Nebria paradisi

Scientific classification
- Domain: Eukaryota
- Kingdom: Animalia
- Phylum: Arthropoda
- Class: Insecta
- Order: Coleoptera
- Suborder: Adephaga
- Family: Carabidae
- Subfamily: Nebriinae
- Tribe: Nebriini
- Genus: Nebria
- Species: N. paradisi
- Binomial name: Nebria paradisi Darlington, 1931
- Synonyms: Nebria vandykei Darlington, 1930; Nebria columbiana Van Dyke, 1926;

= Nebria paradisi =

- Genus: Nebria
- Species: paradisi
- Authority: Darlington, 1931
- Synonyms: Nebria vandykei Darlington, 1930, Nebria columbiana Van Dyke, 1926

Species of beetle

Nebria paradisi, the paradise gazelle beetle, is a species of ground beetle in the Nebriinae subfamily that can be found in the northern part US state of Oregon.
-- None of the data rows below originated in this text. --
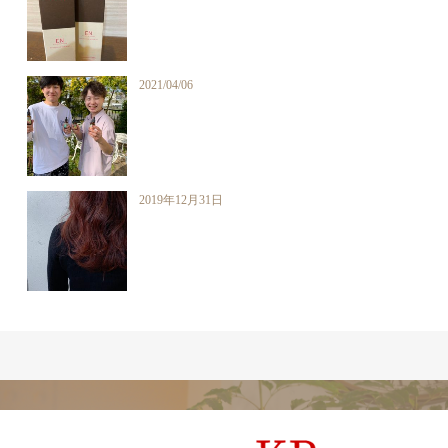
2021/04/06
2019年12月31日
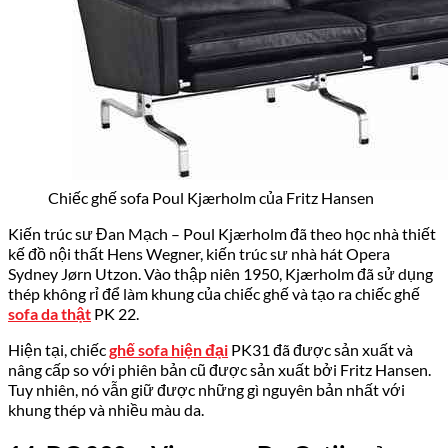
Chiếc ghế sofa Poul Kjærholm của Fritz Hansen
Kiến trúc sư Đan Mạch – Poul Kjærholm đã theo học nhà thiết
kế đồ nội thất Hens Wegner, kiến trúc sư nhà hát Opera
Sydney Jørn Utzon. Vào thập niên 1950, Kjærholm đã sử dụng
thép không rỉ để làm khung của chiếc ghế và tạo ra chiếc ghế
sofa da thật
PK 22.
Hiện tại, chiếc
ghế sofa hiện đại
PK31 đã được sản xuất và
nâng cấp so với phiên bản cũ được sản xuất bởi Fritz Hansen.
Tuy nhiên, nó vẫn giữ được những gì nguyên bản nhất với
khung thép và nhiều màu da.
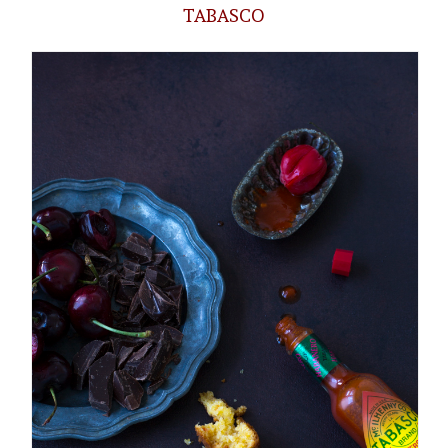
TABASCO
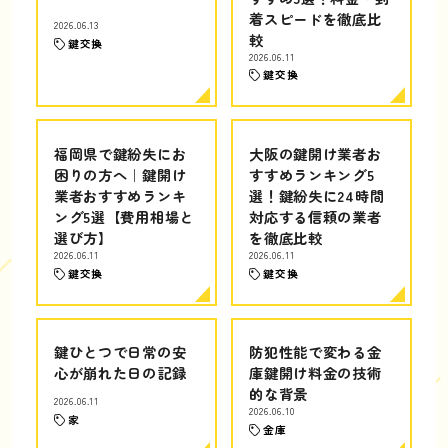
着スピードを徹底比
2026.06.13
較
鍵交換
2026.06.11
鍵交換
福岡県で鍵紛失にお
大阪の鍵開け業者お
困りの方へ｜鍵開け
すすめランキング5
業者おすすめランキ
選！鍵紛失に24時間
ング5選【費用相場と
対応する信頼の業者
選び方】
を徹底比較
2026.06.11
2026.06.11
鍵交換
鍵交換
鍵ひとつで日常の安
防犯性能で変わる金
心が崩れた日の記録
庫鍵開け料金の技術
的な背景
2026.06.11
2026.06.10
家
金庫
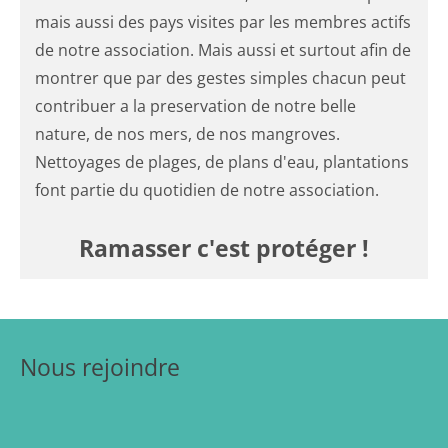
mais aussi des pays visites par les membres actifs
de notre association. Mais aussi et surtout afin de
montrer que par des gestes simples chacun peut
contribuer a la preservation de notre belle
nature, de nos mers, de nos mangroves.
Nettoyages de plages, de plans d'eau, plantations
font partie du quotidien de notre association.
Ramasser c'est protéger !
Nous rejoindre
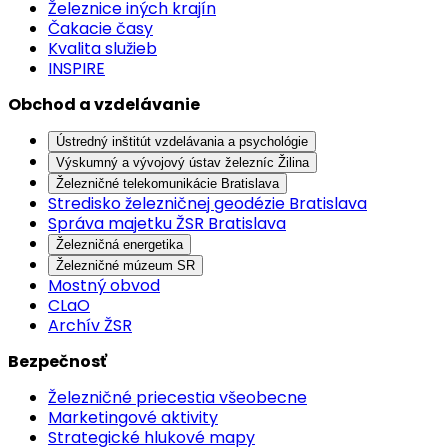
Železnice iných krajín
Čakacie časy
Kvalita služieb
INSPIRE
Obchod a vzdelávanie
Ústredný inštitút vzdelávania a psychológie
Výskumný a vývojový ústav železníc Žilina
Železničné telekomunikácie Bratislava
Stredisko železničnej geodézie Bratislava
Správa majetku ŽSR Bratislava
Železničná energetika
Železničné múzeum SR
Mostný obvod
CLaO
Archív ŽSR
Bezpečnosť
Železničné priecestia všeobecne
Marketingové aktivity
Strategické hlukové mapy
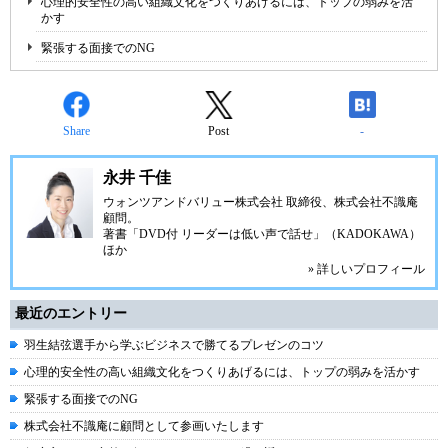
心理的安全性の高い組織文化をつくりあげるには、トップの弱みを活
かす
緊張する面接でのNG
Share
Post
-
永井 千佳
ウォンツアンドバリュー株式会社 取締役、株式会社不識庵
顧問。
著書「DVD付 リーダーは低い声で話せ」（KADOKAWA）
ほか
» 詳しいプロフィール
最近のエントリー
羽生結弦選手から学ぶビジネスで勝てるプレゼンのコツ
心理的安全性の高い組織文化をつくりあげるには、トップの弱みを活かす
緊張する面接でのNG
株式会社不識庵に顧問として参画いたします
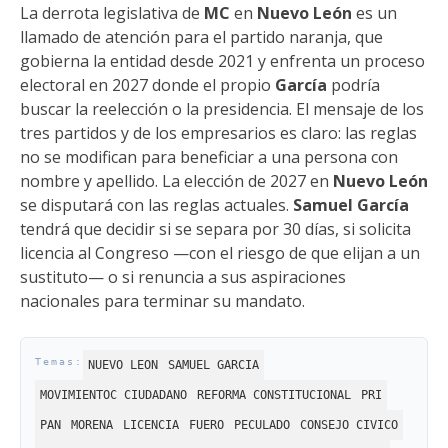
La derrota legislativa de
MC
en
Nuevo León
es un
llamado de atención para el partido naranja, que
gobierna la entidad desde 2021 y enfrenta un proceso
electoral en 2027 donde el propio
García
podría
buscar la reelección o la presidencia. El mensaje de los
tres partidos y de los empresarios es claro: las reglas
no se modifican para beneficiar a una persona con
nombre y apellido. La elección de 2027 en
Nuevo León
se disputará con las reglas actuales.
Samuel García
tendrá que decidir si se separa por 30 días, si solicita
licencia al Congreso —con el riesgo de que elijan a un
sustituto— o si renuncia a sus aspiraciones
nacionales para terminar su mandato.
NUEVO LEON
SAMUEL GARCIA
MOVIMIENTOC CIUDADANO
REFORMA CONSTITUCIONAL
PRI
PAN
MORENA
LICENCIA
FUERO
PECULADO
CONSEJO CIVICO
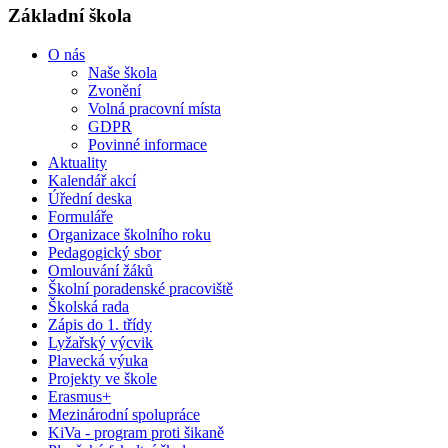
Základní škola
O nás
Naše škola
Zvonění
Volná pracovní místa
GDPR
Povinné informace
Aktuality
Kalendář akcí
Úřední deska
Formuláře
Organizace školního roku
Pedagogický sbor
Omlouvání žáků
Školní poradenské pracoviště
Školská rada
Zápis do 1. třídy
Lyžařský výcvik
Plavecká výuka
Projekty ve škole
Erasmus+
Mezinárodní spolupráce
KiVa - program proti šikaně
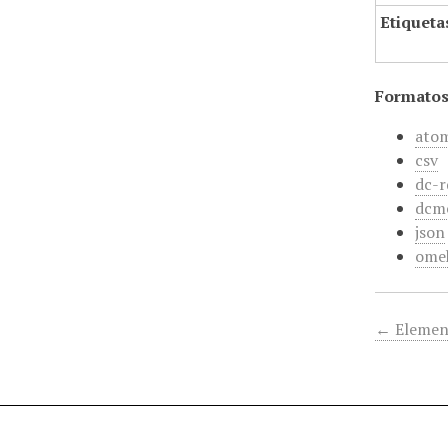
Etiqueta
Formatos
ato
csv
dc-r
dcm
json
ome
← Elemen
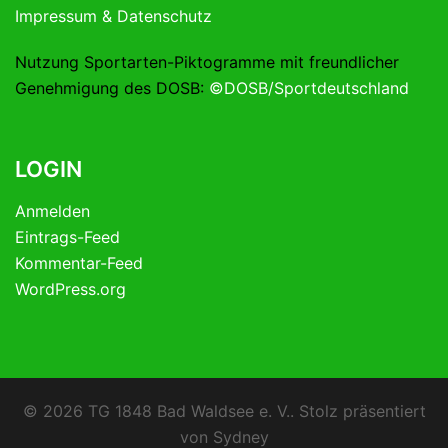
Impressum & Datenschutz
Nutzung Sportarten-Piktogramme mit freundlicher
Genehmigung des DOSB:
©DOSB/Sportdeutschland
LOGIN
Anmelden
Eintrags-Feed
Kommentar-Feed
WordPress.org
© 2026 TG 1848 Bad Waldsee e. V.. Stolz präsentiert
von
Sydney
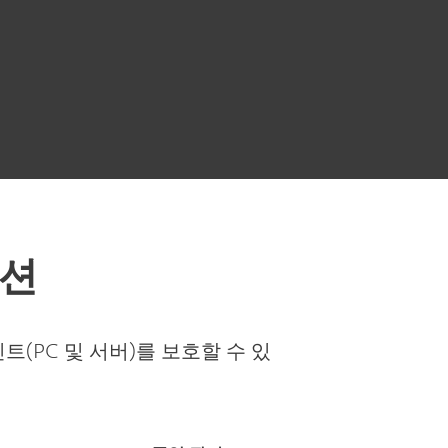
루션
PC 및 서버)를 보호할 수 있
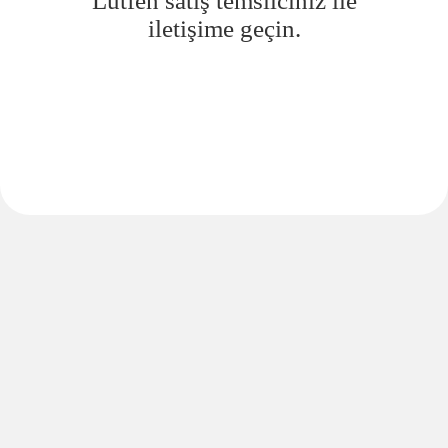
Lütfen satış temsilciniz ile
iletişime geçin.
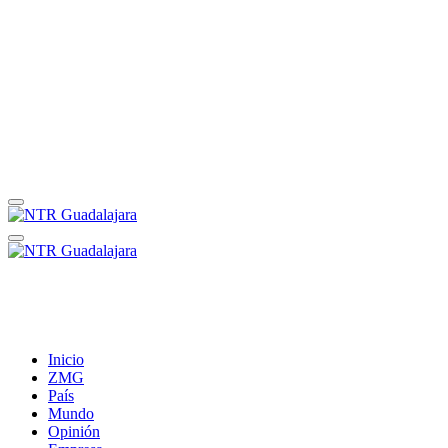
Inicio
ZMG
País
Mundo
Opinión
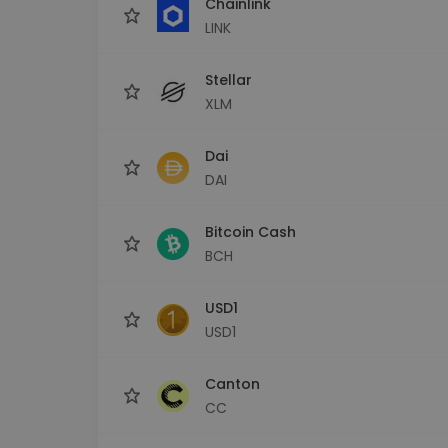
Chainlink
LINK
Stellar
XLM
Dai
DAI
Bitcoin Cash
BCH
USD1
USD1
Canton
CC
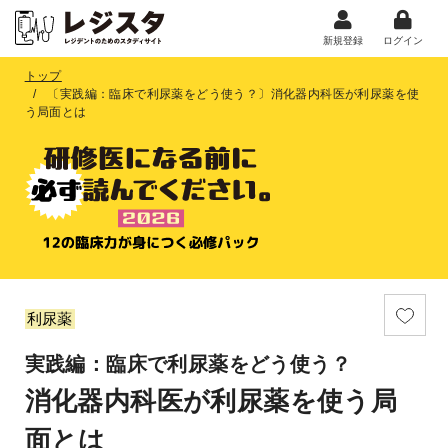
新規登録
ログイン
トップ
〔実践編：臨床で利尿薬をどう使う？〕消化器内科医が利尿薬を使
う局面とは
利尿薬
実践編：臨床で利尿薬をどう使う？
消化器内科医が利尿薬を使う局
面とは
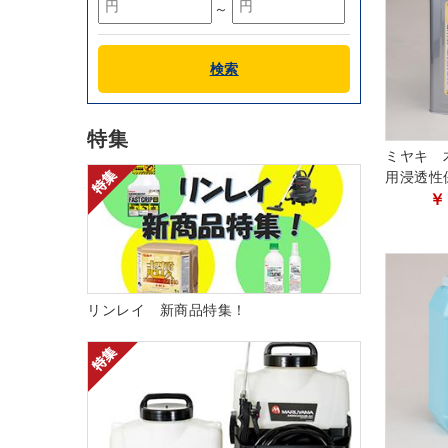
～
検索
特集
ミヤキ 
用浸透性
￥
リンレイ 新商品特集！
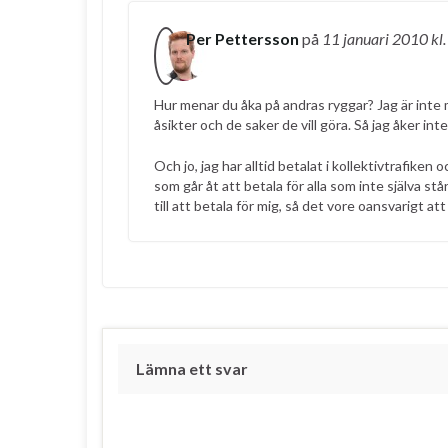
Per Pettersson
på
11 januari 2010
kl
Hur menar du åka på andras ryggar? Jag är inte 
åsikter och de saker de vill göra. Så jag åker int
Och jo, jag har alltid betalat i kollektivtrafiken
som går åt att betala för alla som inte själva s
till att betala för mig, så det vore oansvarigt att 
Lämna ett svar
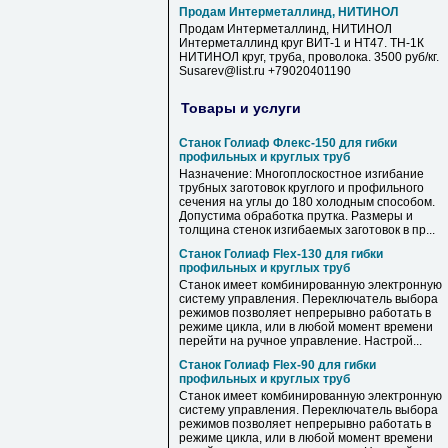
Продам Интерметаллинд, НИТИНОЛ
Продам Интерметаллинд, НИТИНОЛ
Интерметаллинд круг ВИТ-1 и НТ47. ТН-1К
НИТИНОЛ круг, труба, проволока. 3500 руб/кг.
Susarev@list.ru +79020401190
Товары и услуги
Станок Голиаф Флекс-150 для гибки
профильных и круглых труб
Назначение: Многоплоскостное изгибание
трубных заготовок круглого и профильного
сечения на углы до 180 холодным способом.
Допустима обработка прутка. Размеры и
толщина стенок изгибаемых заготовок в пр...
Станок Голиаф Flex-130 для гибки
профильных и круглых труб
Станок имеет комбинированную электронную
систему управления. Переключатель выбора
режимов позволяет непрерывно работать в
режиме цикла, или в любой момент времени
перейти на ручное управление. Настрой...
Станок Голиаф Flex-90 для гибки
профильных и круглых труб
Станок имеет комбинированную электронную
систему управления. Переключатель выбора
режимов позволяет непрерывно работать в
режиме цикла, или в любой момент времени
On July 20, 1927, 3 species were discovered in Paradise Valley, Wisconsin. According to A. Smetana, the species are widespread throughout the United States. This species was formerly called Nebria vandykei.

The species may be found at the margins of streams and snowfields. Adults are brachypterous, nocturnal and carnivorous.